In buona sostanza, le doglianze formulate con il ricorso, risolvendosi nella richiesta di una diversa valutazione della portata della precedente decisione, passata in giudicato, rispetto a quella effettuata dal giudice di merito, non possono trovare ingresso in questa sede, ostandovi il condiviso e consolidato principio secondo cui in tema di accertamento dei fatti storici allegati dalle parti a sostegno delle rispettive pretese, i vizi deducibili con il ricorso per cassazione non possono consistere nella circostanza che la determinazione o la valutazione delle prove siano state eseguite dal giudice in senso difforme da quello preteso dalla parte, perchè a norma dell’art. 116 c.p.c. rientra nel potere discrezionale – e come tale insindacabile – del giudice di merito apprezzare all’uopo le prove, controllarne l’attendibilità e la concludenza e scegliere, tra le varie risultanze istruttorie, quelle ritenute idonee e rilevanti con l’unico limite di supportare con adeguata e congrua motivazione l’esito del procedimento accertativo e valutativo seguito (Cass. n. 11462/04, n. 2090/04, n. 12446/2006).

Va, altresì, rilevato che i motivi dell’impugnazione dell’Agenzia, avuto riguardo alla ratio dell’impugnata sentenza, – secondo la quale, non sussistevano dubbi sul fatto che “la prima Commissione con la locuzione “annullando per il resto l’avviso di accertamento” -, risultano privi della necessaria specificità e conferenza (Cass. n. 20454/2005, n. 6225/2005, n. 5148/2003, n. 14075/2002).
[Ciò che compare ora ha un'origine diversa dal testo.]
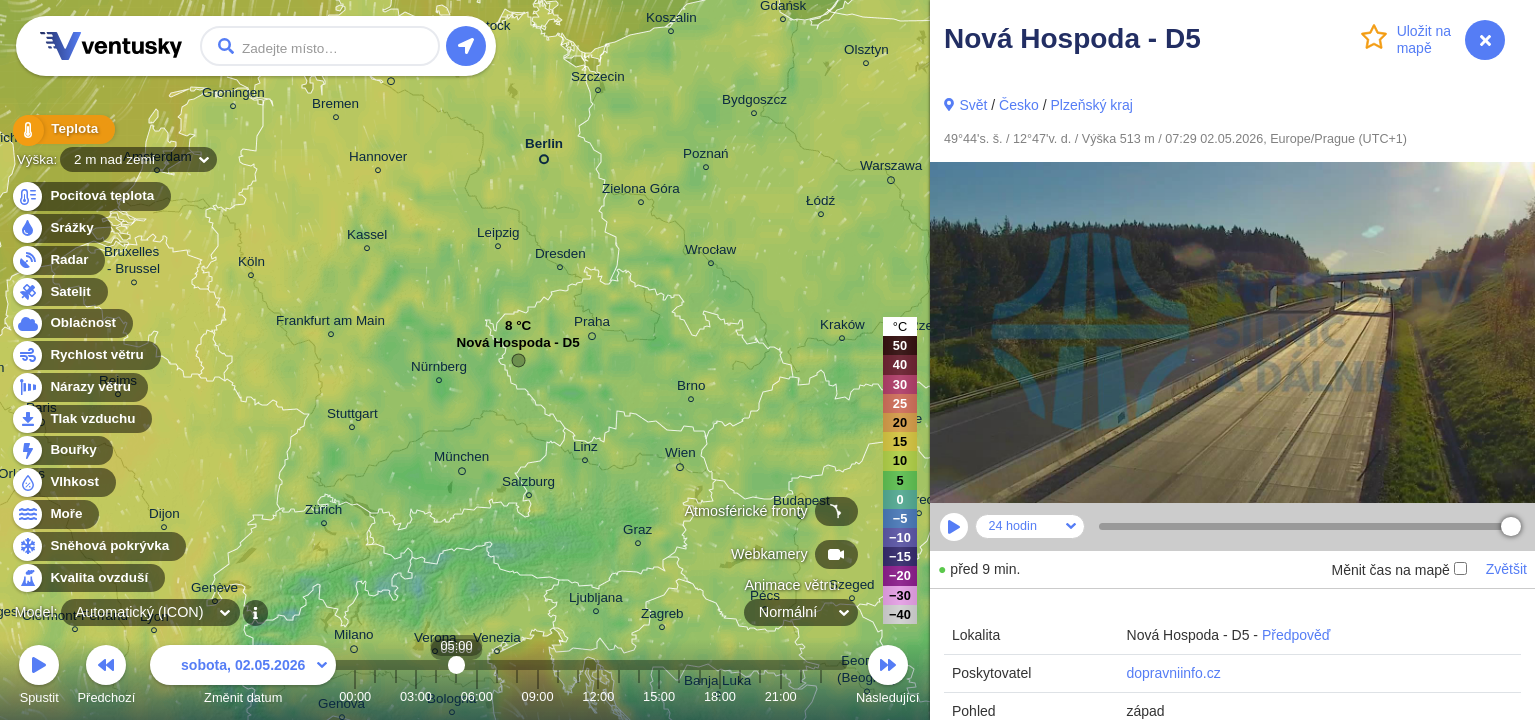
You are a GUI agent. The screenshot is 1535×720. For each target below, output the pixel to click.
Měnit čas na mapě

Infatti, il ricorrente per cassazione “deve rappresentare i fatti, sostanziali e processuali, in modo da far intendere il significato e la portata delle critiche rivolte alla sentenza senza dover ricorrere al contenuto di altri atti del processo”(Cass. n. 15672/05; 19756/05, n. 20454/2005, SS.UU. 1513/1998) e, quindi, deve indicare specificamente le circostanze di fatto che potevano condurre, se adeguatamente considerate, ad una diversa decisione, nonchè i vizi logici e giuridici della motivazione (Cass. n. 11462/2004, n. 2090/2004, n. 1170/2004, n. 842/2002).

Considerato che i motivi del ricorso non risultano formulati in coerenza ai richiamati principi, l’impugnazione va rigettata, per inammissibilità dei motivi.

P.Q.M.

Dichiara inammissibile il ricorso.

Così deciso in Roma, il 8 febbraio 2011.